Alliance members including King’s College London, Imperial College London, University College London and Queen Mary’s University of London have pooled together to redeploy laboratories, equipment and scientists.

The Alliance’s response on testing has fed into the national effort to tackle COVID-19.

Meanwhile, cross-sector collaboration is driving significant developments in treatment. The OxVent group, comprising scientists, clinicians, engineers and medical technology manufacturers from King’s College London, University of Oxford and Smith+Nephew mobilised quickly in response to COVID-19, developing the OxVent ventilator, which can be produced at speed and scale, at significantly lower cost than alternatives.

Maintaining the UK’s status as a global powerhouse for life sciences also relies on teamwork across clusters.

Through our close working relationship with the Northern Health Science Alliance (NHSA), covering a joint population of 34 million between us, we forge links in specialist fields.

The Advanced Therapies Network for example, aims to bring expert communities together, leveraging deeper innovation across regions and societies.

With joint funding from Research England, MedCity and the NHSA are also partnering on an international stage, promoting inward investment and partnerships across Japan, South Korea, Israel, the Commonwealth Alliance and China.

As the champion for our regional cluster, MedCity acts as an expert, neutral and non-political vehicle to facilitate partnerships across the globe.

Clusters are uniquely placed to draw on collective assets and nurture long-term global partnerships that advance scientific innovation and excellence worldwide.

Excellence requires investment

COVID-19 has accelerated joined up working in the life sciences community.

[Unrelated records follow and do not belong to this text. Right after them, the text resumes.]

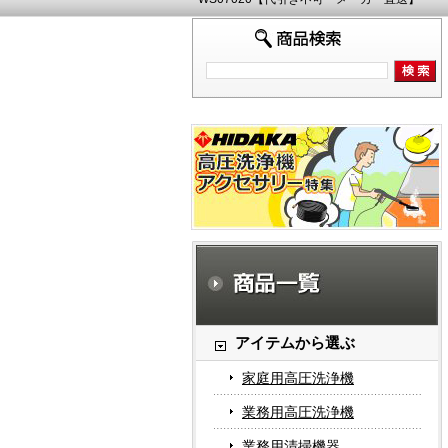
アイテムから選ぶ
家庭用高圧洗浄機
業務用高圧洗浄機
業務用清掃機器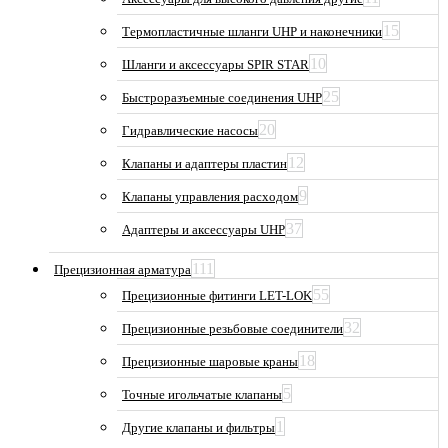
15
Термопластичные шланги UHP и наконечники
10
Шланги и аксессуары SPIR STAR
25
Быстроразъемные соединения UHP
20
Гидравлические насосы
12
Клапаны и адаптеры пластин
9
Клапаны управления расходом
37
Адаптеры и аксессуары UHP
111
Прецизионная арматура
55
Прецизионные фитинги LET-LOK
32
Прецизионные резьбовые соединители
18
Прецизионные шаровые краны
5
Точные игольчатые клапаны
1
Другие клапаны и фильтры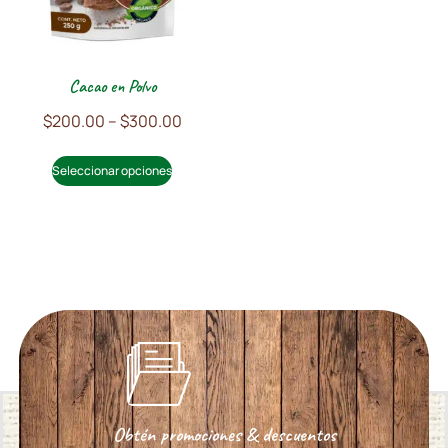
Cacao en Polvo
$
200.00
–
$
300.00
Seleccionar opciones
Obtén promociones & descuentos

This is vital to successfully tackling both this pandemic and the big shared global health and care challenges of today and the future.

In turn, the need for academic, industry and health system alliance, and the UK’s strength in this area, continues to make us a global leader in life sciences.

For this legacy to live beyond the pandemic, the Government must continue a relentless pursuit of excellence by investing in UK life science, research and development.

The time is now to secure the future of the UK’s vital life sciences clusters to showcase and drive this world-leading excellence, particularly as we forge new international trade deals.